# [TASK INSTRUCTIONS]
Your job is to restate each entry word for word.

[INFORMATION PROVIDED]

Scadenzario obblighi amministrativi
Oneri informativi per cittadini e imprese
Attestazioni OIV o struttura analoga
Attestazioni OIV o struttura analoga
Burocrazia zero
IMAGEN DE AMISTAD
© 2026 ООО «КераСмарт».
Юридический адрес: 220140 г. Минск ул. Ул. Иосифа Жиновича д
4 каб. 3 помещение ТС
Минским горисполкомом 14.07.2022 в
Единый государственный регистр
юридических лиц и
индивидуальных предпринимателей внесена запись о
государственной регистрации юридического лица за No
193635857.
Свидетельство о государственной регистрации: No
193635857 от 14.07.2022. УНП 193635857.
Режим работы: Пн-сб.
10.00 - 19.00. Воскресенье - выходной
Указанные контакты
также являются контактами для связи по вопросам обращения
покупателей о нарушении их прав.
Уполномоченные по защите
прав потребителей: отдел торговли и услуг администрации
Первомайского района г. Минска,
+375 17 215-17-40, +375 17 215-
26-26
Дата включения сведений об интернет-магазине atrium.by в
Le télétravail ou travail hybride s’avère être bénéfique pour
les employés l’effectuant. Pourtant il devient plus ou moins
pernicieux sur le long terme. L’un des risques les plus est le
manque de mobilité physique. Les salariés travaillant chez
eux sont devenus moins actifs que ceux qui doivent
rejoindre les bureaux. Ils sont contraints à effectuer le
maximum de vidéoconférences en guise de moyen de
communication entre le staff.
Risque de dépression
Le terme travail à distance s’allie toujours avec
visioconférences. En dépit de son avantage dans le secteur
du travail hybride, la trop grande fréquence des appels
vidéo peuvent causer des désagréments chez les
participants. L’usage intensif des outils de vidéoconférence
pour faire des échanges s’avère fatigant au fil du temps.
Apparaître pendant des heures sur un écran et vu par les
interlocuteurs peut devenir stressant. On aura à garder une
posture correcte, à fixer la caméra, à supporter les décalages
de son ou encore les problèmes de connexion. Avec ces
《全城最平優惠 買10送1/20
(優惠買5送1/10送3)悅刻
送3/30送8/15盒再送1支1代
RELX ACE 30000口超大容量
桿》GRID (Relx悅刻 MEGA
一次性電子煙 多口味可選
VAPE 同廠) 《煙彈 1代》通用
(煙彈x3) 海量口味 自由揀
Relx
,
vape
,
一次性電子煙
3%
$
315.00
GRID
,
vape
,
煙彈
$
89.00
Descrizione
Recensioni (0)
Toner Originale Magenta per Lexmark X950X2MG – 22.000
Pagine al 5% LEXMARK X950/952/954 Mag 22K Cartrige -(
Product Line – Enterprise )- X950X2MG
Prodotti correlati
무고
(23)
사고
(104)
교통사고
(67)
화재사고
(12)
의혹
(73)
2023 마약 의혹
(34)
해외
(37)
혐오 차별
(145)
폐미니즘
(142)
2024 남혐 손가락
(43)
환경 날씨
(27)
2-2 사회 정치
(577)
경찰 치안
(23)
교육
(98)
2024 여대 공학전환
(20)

[/INFORMATION PROVIDED]

# [RESULT]
Scadenzario obblighi amministrativi
Oneri informativi per cittadini e imprese
Attestazioni OIV o struttura analoga
Attestazioni OIV o struttura analoga
Burocrazia zero
IMAGEN DE AMISTAD
© 2026 ООО «КераСмарт».
Юридический адрес: 220140 г. Минск ул. Ул. Иосифа Жиновича д
4 каб. 3 помещение ТС
Минским горисполкомом 14.07.2022 в
Единый государственный регистр
юридических лиц и
индивидуальных предпринимателей внесена запись о
государственной регистрации юридического лица за No
193635857.
Свидетельство о государственной регистрации: No
193635857 от 14.07.2022. УНП 193635857.
Режим работы: Пн-сб.
10.00 - 19.00. Воскресенье - выходной
Указанные контакты
также являются контактами для связи по вопросам обращения
покупателей о нарушении их прав.
Уполномоченные по защите
прав потребителей: отдел торговли и услуг администрации
Первомайского района г. Минска,
+375 17 215-17-40, +375 17 215-
26-26
Дата включения сведений об интернет-магазине atrium.by в
Le télétravail ou travail hybride s’avère être bénéfique pour
les employés l’effectuant. Pourtant il devient plus ou moins
pernicieux sur le long terme. L’un des risques les plus est le
manque de mobilité physique. Les salariés travaillant chez
eux sont devenus moins actifs que ceux qui doivent
rejoindre les bureaux. Ils sont contraints à effectuer le
maximum de vidéoconférences en guise de moyen de
communication entre le staff.
Risque de dépression
Le terme travail à distance s’allie toujours avec
visioconférences. En dépit de son avantage dans le secteur
du travail hybride, la trop grande fréquence des appels
vidéo peuvent causer des désagréments chez les
participants. L’usage intensif des outils de vidéoconférence
pour faire des échanges s’avère fatigant au fil du temps.
Apparaître pendant des heures sur un écran et vu par les
interlocuteurs peut devenir stressant. On aura à garder une
posture correcte, à fixer la caméra, à supporter les décalages
de son ou encore les problèmes de connexion. Avec ces
《全城最平優惠 買10送1/20
(優惠買5送1/10送3)悅刻
送3/30送8/15盒再送1支1代
RELX ACE 30000口超大容量
桿》GRID (Relx悅刻 MEGA
一次性電子煙 多口味可選
VAPE 同廠) 《煙彈 1代》通用
(煙彈x3) 海量口味 自由揀
Relx
,
vape
,
一次性電子煙
3%
$
315.00
GRID
,
vape
,
煙彈
$
89.00
Descrizione
Recensioni (0)
Toner Originale Magenta per Lexmark X950X2MG – 22.000
Pagine al 5% LEXMARK X950/952/954 Mag 22K Cartrige -(
Product Line – Enterprise )- X950X2MG
Prodotti correlati
무고
(23)
사고
(104)
교통사고
(67)
화재사고
(12)
의혹
(73)
2023 마약 의혹
(34)
해외
(37)
혐오 차별
(145)
폐미니즘
(142)
2024 남혐 손가락
(43)
환경 날씨
(27)
2-2 사회 정치
(577)
경찰 치안
(23)
교육
(98)
2024 여대 공학전환
(20)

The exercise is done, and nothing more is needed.